__BRIEF__: Return, word for word, the line containing "See the attached image. Segment" and every line after it through the last line of the records below.
[[ TASK INPUT, beginning ]]
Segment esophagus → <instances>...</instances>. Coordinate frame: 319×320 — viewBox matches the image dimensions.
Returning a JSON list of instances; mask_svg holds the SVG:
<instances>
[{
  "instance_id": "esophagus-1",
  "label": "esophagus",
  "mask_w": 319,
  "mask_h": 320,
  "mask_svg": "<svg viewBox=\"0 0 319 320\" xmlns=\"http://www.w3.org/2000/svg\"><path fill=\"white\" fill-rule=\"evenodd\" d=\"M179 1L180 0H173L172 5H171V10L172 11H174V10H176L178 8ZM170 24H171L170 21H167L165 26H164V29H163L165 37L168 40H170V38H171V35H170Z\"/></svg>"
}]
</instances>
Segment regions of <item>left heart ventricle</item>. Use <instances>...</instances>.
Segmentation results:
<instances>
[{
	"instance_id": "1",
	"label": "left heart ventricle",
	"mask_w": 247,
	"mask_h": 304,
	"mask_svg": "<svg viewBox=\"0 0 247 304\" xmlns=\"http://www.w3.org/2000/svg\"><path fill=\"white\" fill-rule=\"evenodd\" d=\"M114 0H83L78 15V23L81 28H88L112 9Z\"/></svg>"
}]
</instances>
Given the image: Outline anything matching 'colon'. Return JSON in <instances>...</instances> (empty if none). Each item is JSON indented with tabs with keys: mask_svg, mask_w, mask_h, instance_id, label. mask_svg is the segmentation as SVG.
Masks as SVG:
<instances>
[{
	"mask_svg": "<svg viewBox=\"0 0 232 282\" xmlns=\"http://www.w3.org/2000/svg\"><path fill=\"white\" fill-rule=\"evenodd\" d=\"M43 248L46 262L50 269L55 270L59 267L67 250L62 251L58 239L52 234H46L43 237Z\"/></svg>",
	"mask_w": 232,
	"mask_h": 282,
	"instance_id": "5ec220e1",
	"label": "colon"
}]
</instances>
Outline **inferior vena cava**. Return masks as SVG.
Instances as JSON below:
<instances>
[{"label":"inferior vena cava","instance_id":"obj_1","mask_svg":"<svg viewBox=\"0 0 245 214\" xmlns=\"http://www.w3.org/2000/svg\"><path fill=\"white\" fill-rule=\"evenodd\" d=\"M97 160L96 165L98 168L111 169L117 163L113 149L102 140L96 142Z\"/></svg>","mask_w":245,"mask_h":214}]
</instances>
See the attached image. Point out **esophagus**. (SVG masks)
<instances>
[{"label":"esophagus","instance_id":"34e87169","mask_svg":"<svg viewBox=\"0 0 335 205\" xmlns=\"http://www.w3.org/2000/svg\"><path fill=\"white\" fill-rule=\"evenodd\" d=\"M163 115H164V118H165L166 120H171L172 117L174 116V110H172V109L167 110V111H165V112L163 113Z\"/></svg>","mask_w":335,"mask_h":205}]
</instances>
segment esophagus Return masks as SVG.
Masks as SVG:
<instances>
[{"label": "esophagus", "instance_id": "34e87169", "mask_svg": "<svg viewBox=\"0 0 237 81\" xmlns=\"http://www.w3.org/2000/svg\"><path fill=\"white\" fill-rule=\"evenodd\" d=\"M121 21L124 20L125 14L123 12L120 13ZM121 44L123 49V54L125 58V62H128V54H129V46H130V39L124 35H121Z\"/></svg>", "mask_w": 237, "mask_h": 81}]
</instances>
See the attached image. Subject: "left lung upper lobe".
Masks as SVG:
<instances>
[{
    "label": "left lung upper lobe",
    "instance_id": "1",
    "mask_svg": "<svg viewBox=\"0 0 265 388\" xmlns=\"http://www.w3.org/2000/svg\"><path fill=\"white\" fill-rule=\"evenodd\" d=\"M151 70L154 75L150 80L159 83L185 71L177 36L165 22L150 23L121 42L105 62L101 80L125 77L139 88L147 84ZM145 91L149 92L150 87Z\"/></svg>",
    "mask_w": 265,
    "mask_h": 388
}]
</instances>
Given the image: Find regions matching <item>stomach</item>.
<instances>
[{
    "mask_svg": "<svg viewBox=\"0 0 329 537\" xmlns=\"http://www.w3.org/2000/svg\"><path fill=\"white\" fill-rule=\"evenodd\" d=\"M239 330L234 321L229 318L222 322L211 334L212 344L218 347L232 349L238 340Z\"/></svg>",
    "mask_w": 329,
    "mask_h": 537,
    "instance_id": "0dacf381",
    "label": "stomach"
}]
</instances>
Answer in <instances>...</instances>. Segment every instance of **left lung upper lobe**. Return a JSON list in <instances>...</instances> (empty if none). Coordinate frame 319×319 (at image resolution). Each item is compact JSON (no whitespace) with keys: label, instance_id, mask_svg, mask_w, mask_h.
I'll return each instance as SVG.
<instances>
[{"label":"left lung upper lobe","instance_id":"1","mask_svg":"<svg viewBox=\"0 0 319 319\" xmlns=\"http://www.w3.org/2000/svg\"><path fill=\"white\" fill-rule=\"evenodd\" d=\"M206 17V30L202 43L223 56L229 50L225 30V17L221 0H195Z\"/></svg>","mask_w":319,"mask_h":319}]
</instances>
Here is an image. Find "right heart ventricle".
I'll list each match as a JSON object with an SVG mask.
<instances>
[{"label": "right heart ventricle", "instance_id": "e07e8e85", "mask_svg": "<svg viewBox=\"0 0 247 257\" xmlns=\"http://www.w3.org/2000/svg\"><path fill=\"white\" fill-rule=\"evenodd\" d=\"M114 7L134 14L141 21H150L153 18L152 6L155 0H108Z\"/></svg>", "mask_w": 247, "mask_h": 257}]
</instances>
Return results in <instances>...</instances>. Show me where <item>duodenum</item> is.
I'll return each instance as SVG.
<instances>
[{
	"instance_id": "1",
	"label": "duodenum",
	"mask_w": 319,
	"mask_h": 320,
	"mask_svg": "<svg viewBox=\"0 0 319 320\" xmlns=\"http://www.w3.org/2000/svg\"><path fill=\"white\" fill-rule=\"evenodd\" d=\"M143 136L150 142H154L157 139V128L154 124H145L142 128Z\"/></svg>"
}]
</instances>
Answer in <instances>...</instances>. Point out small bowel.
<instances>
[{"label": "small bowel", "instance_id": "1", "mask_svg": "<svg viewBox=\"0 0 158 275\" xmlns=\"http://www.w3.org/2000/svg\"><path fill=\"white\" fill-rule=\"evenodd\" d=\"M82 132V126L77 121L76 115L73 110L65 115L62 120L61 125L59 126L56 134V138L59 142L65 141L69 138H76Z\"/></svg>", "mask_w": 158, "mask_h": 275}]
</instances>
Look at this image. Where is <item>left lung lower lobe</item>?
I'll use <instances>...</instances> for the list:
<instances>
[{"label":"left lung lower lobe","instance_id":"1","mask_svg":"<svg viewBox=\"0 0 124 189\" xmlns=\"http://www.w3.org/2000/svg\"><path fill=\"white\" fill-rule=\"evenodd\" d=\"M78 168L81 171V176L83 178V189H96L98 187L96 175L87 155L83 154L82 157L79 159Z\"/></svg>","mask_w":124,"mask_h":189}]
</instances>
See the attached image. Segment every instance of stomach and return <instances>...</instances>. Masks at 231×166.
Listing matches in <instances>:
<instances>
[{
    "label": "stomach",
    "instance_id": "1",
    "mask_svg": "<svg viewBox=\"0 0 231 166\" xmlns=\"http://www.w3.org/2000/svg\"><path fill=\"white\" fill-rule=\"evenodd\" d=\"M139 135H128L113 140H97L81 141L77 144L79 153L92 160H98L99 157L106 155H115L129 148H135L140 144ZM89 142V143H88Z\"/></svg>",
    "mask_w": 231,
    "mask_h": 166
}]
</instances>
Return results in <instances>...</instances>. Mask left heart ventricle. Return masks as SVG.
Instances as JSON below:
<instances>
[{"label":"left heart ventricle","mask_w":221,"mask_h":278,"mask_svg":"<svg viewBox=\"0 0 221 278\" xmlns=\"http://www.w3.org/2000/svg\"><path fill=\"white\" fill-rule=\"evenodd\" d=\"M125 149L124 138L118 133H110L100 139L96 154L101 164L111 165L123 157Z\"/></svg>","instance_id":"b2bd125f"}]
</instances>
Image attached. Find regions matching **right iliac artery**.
[[ TASK INPUT, end ]]
__ANSWER BOX__:
See the attached image. Segment every instance of stomach and return <instances>...</instances>. Masks at 231×166.
Listing matches in <instances>:
<instances>
[{
    "label": "stomach",
    "instance_id": "1",
    "mask_svg": "<svg viewBox=\"0 0 231 166\" xmlns=\"http://www.w3.org/2000/svg\"><path fill=\"white\" fill-rule=\"evenodd\" d=\"M139 135H128L113 140H97L81 141L77 144L79 153L92 160H98L99 157L106 155H115L129 148H135L140 144ZM89 142V143H88Z\"/></svg>",
    "mask_w": 231,
    "mask_h": 166
}]
</instances>
Return results in <instances>...</instances>. Mask left heart ventricle. Return masks as SVG.
Instances as JSON below:
<instances>
[{"label":"left heart ventricle","mask_w":221,"mask_h":278,"mask_svg":"<svg viewBox=\"0 0 221 278\" xmlns=\"http://www.w3.org/2000/svg\"><path fill=\"white\" fill-rule=\"evenodd\" d=\"M125 149L124 138L118 133H110L100 139L96 154L101 164L111 165L123 157Z\"/></svg>","instance_id":"b2bd125f"}]
</instances>
Image attached. Find regions matching **right iliac artery**.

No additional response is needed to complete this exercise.